Das Coltrane Quartett ist dann wohl für die zwei folgenden Stücke auch wieder der Anknüpfungspunkt: Burtons einziges Original „Mari’s Soul“ und sein Arrangement von Saties erster „Gnossienne“. In beiden ist das Tempo langsam, flexibel, aber stets schreitend bzw. fliessend. McPherson trommelt in „Mari’s Soul“ eine Art Marsch-Beat auf der Snare – es kommt ein leichter „Bolero“-Vibe auf, die Beiträge von Burton und Cary wirken nicht wie typische Jazz-Soli sondern scheinen sich aus dem Gewebe völlig logisch und organisch zu ergeben. In der Gnossienne spielt McPherson rollende Rubato-Beats auf den Trommeln, ausgeschmückt und ergänzt von den Becken. Burton geht mit seinem Ton die Grenzen, überbläst und dort – der Coltrane-Vibe ist hier wirklich stark. Aber die vier machen daraus ihr Ding und die Vorlage von Satie funktioniert für so eine ekstatische Rubato-Performance wirklich hervorragend. Den Abschluss macht dann das Titelstück von McPherson. Ein pentatonischer Vamp im langsamen Tempo mit einer schnellen Bridge.
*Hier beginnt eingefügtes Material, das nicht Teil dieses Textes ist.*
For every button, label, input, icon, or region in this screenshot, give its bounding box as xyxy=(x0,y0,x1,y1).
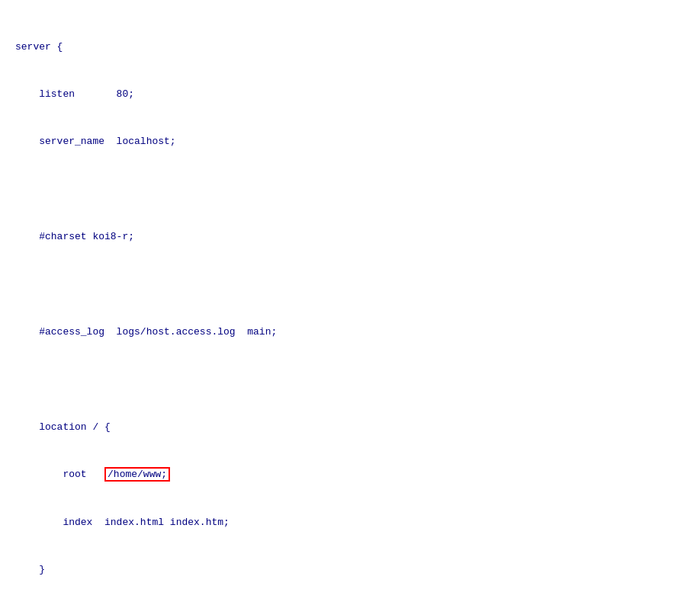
code-line-11: index index.html index.htm; xyxy=(15,515,685,531)
code-line-10: root /home/www; xyxy=(15,467,685,483)
code-line-9: location / { xyxy=(15,420,685,436)
code-line-empty-1 xyxy=(15,182,685,198)
code-line-3: server_name localhost; xyxy=(15,134,685,150)
code-line-5: #charset koi8-r; xyxy=(15,229,685,245)
code-line-7: #access_log logs/host.access.log main; xyxy=(15,325,685,341)
code-line-empty-2 xyxy=(15,277,685,293)
code-line-2: listen 80; xyxy=(15,87,685,103)
highlight-box-1: /home/www; xyxy=(104,467,170,482)
code-block: server { listen 80; server_name localhos… xyxy=(15,8,685,605)
code-line-empty-3 xyxy=(15,372,685,388)
code-line-1: server { xyxy=(15,40,685,56)
code-line-12: } xyxy=(15,562,685,578)
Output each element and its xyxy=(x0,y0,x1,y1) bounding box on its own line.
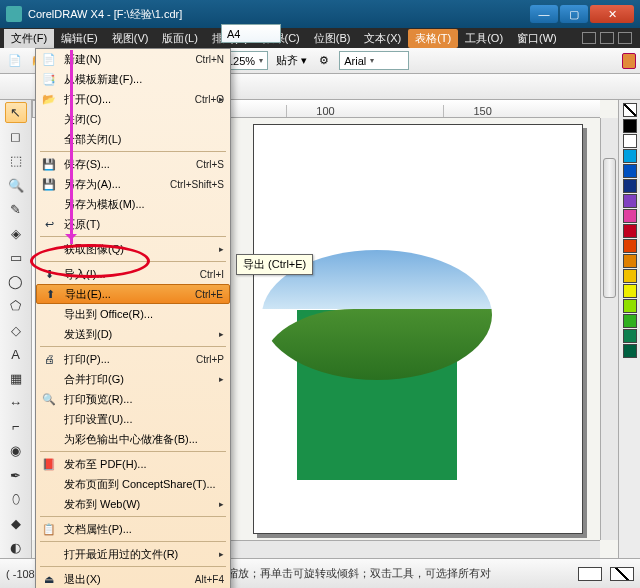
scrollbar-thumb[interactable] xyxy=(603,158,616,298)
menu-item-icon xyxy=(40,546,58,562)
menu-item-label: 为彩色输出中心做准备(B)... xyxy=(58,432,224,447)
menu-text[interactable]: 文本(X) xyxy=(357,29,408,48)
menu-item[interactable]: 📄新建(N)Ctrl+N xyxy=(36,49,230,69)
menu-item[interactable]: 📂打开(O)...Ctrl+O xyxy=(36,89,230,109)
menu-item-label: 获取图像(Q) xyxy=(58,242,224,257)
menu-item[interactable]: 发布页面到 ConceptShare(T)... xyxy=(36,474,230,494)
shape-tool[interactable]: ◻ xyxy=(5,126,27,147)
color-swatch[interactable] xyxy=(623,209,637,223)
font-combo[interactable]: Arial▾ xyxy=(339,51,409,70)
menu-item-icon xyxy=(40,241,58,257)
menu-item-icon xyxy=(40,371,58,387)
menu-item[interactable]: ⬆导出(E)...Ctrl+E xyxy=(36,284,230,304)
crop-tool[interactable]: ⬚ xyxy=(5,150,27,171)
menu-item[interactable]: 导出到 Office(R)... xyxy=(36,304,230,324)
rectangle-tool[interactable]: ▭ xyxy=(5,247,27,268)
options-icon[interactable]: ⚙ xyxy=(313,51,335,71)
page-size-combo[interactable]: A4 xyxy=(221,24,281,43)
menu-item[interactable]: 获取图像(Q) xyxy=(36,239,230,259)
color-swatch[interactable] xyxy=(623,269,637,283)
menu-item[interactable]: 打开最近用过的文件(R) xyxy=(36,544,230,564)
smart-fill-tool[interactable]: ◈ xyxy=(5,223,27,244)
menu-item-shortcut: Ctrl+N xyxy=(195,54,224,65)
color-swatch[interactable] xyxy=(623,194,637,208)
menu-item[interactable]: 全部关闭(L) xyxy=(36,129,230,149)
maximize-button[interactable]: ▢ xyxy=(560,5,588,23)
menu-item-icon: 📂 xyxy=(40,91,58,107)
color-swatch[interactable] xyxy=(623,119,637,133)
color-swatch[interactable] xyxy=(623,239,637,253)
connector-tool[interactable]: ⌐ xyxy=(5,416,27,437)
mdi-window-controls[interactable] xyxy=(582,32,636,44)
menu-item-icon: 🔍 xyxy=(40,391,58,407)
menu-item[interactable]: 📑从模板新建(F)... xyxy=(36,69,230,89)
color-swatch[interactable] xyxy=(623,284,637,298)
color-swatch[interactable] xyxy=(623,314,637,328)
menu-item-icon: 📋 xyxy=(40,521,58,537)
pick-tool[interactable]: ↖ xyxy=(5,102,27,123)
menu-item[interactable]: 打印设置(U)... xyxy=(36,409,230,429)
menu-item[interactable]: 📕发布至 PDF(H)... xyxy=(36,454,230,474)
menu-item[interactable]: 📋文档属性(P)... xyxy=(36,519,230,539)
color-swatch[interactable] xyxy=(623,299,637,313)
menu-item-icon xyxy=(40,496,58,512)
outline-indicator[interactable] xyxy=(610,567,634,581)
menu-item-icon: ↩ xyxy=(40,216,58,232)
menu-edit[interactable]: 编辑(E) xyxy=(54,29,105,48)
text-tool[interactable]: A xyxy=(5,344,27,365)
docker-icon[interactable] xyxy=(622,53,636,69)
no-fill-swatch[interactable] xyxy=(623,103,637,117)
menu-item[interactable]: 发布到 Web(W) xyxy=(36,494,230,514)
menu-item[interactable]: 合并打印(G) xyxy=(36,369,230,389)
blend-tool[interactable]: ◉ xyxy=(5,440,27,461)
menu-item[interactable]: ⬇导入(I)...Ctrl+I xyxy=(36,264,230,284)
snap-dropdown[interactable]: 贴齐 ▾ xyxy=(272,53,311,68)
menu-item[interactable]: ⏏退出(X)Alt+F4 xyxy=(36,569,230,588)
menu-item[interactable]: 为彩色输出中心做准备(B)... xyxy=(36,429,230,449)
export-tooltip: 导出 (Ctrl+E) xyxy=(236,254,313,275)
eyedropper-tool[interactable]: ✒ xyxy=(5,464,27,485)
new-icon[interactable]: 📄 xyxy=(4,51,26,71)
close-button[interactable]: ✕ xyxy=(590,5,634,23)
color-swatch[interactable] xyxy=(623,344,637,358)
color-swatch[interactable] xyxy=(623,164,637,178)
color-swatch[interactable] xyxy=(623,149,637,163)
minimize-button[interactable]: — xyxy=(530,5,558,23)
color-swatch[interactable] xyxy=(623,179,637,193)
menu-item[interactable]: 🔍打印预览(R)... xyxy=(36,389,230,409)
color-swatch[interactable] xyxy=(623,254,637,268)
menu-item[interactable]: 另存为模板(M)... xyxy=(36,194,230,214)
menu-layout[interactable]: 版面(L) xyxy=(155,29,204,48)
menu-item[interactable]: ↩还原(T) xyxy=(36,214,230,234)
menu-tools[interactable]: 工具(O) xyxy=(458,29,510,48)
menu-item[interactable]: 🖨打印(P)...Ctrl+P xyxy=(36,349,230,369)
ellipse-tool[interactable]: ◯ xyxy=(5,271,27,292)
table-tool[interactable]: ▦ xyxy=(5,368,27,389)
menu-item[interactable]: 💾保存(S)...Ctrl+S xyxy=(36,154,230,174)
menu-bitmap[interactable]: 位图(B) xyxy=(307,29,358,48)
menu-item[interactable]: 发送到(D) xyxy=(36,324,230,344)
color-swatch[interactable] xyxy=(623,224,637,238)
vertical-scrollbar[interactable] xyxy=(600,118,618,540)
color-swatch[interactable] xyxy=(623,329,637,343)
color-swatch[interactable] xyxy=(623,134,637,148)
fill-tool[interactable]: ◆ xyxy=(5,513,27,534)
menu-item-label: 另存为(A)... xyxy=(58,177,170,192)
interactive-fill-tool[interactable]: ◐ xyxy=(5,537,27,558)
dimension-tool[interactable]: ↔ xyxy=(5,392,27,413)
outline-tool[interactable]: ⬯ xyxy=(5,489,27,510)
menu-item[interactable]: 关闭(C) xyxy=(36,109,230,129)
menu-item-label: 发送到(D) xyxy=(58,327,224,342)
menu-table[interactable]: 表格(T) xyxy=(408,29,458,48)
zoom-tool[interactable]: 🔍 xyxy=(5,175,27,196)
freehand-tool[interactable]: ✎ xyxy=(5,199,27,220)
menu-window[interactable]: 窗口(W) xyxy=(510,29,564,48)
menu-item-shortcut: Alt+F4 xyxy=(195,574,224,585)
menu-item-label: 另存为模板(M)... xyxy=(58,197,224,212)
menu-file[interactable]: 文件(F) xyxy=(4,29,54,48)
menu-view[interactable]: 视图(V) xyxy=(105,29,156,48)
menu-item[interactable]: 💾另存为(A)...Ctrl+Shift+S xyxy=(36,174,230,194)
fill-indicator[interactable] xyxy=(578,567,602,581)
basic-shapes-tool[interactable]: ◇ xyxy=(5,319,27,340)
polygon-tool[interactable]: ⬠ xyxy=(5,295,27,316)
Der Coltrane-Vibe bleibt bestehen, besonders wenn Cary im Solo von Burton aussteigt und sich – trotz präsentem Bass – ein Dialog mit McPherson ergibt. Dass der danach ein längeres Solo kriegt – und beim nächsten Album als Co-Leader fungiert – ist natürlich nichts als gerecht.

Einmal mehr ein superbes Album voller Highlights und sehr geschickt programmiert. Diese Band ist wirklich beeindruckend in ihrem Hunger, ihrem Können, ihrem Pacing auch, was vielleicht der Unterschied zum Debut ist und auf einen Reifungsprozess hinweist, der mit der Entdeckung des Balladenspiels durch Burton zu tun haben mag. Das Album wurde über zwei Tage – 17. und 18 März 1995 – bei einem Gig im Visiones in New York von David Baker mitgeschnitten und erschien noch im selben Jahr bei Winckelmanns Enja-Zweig.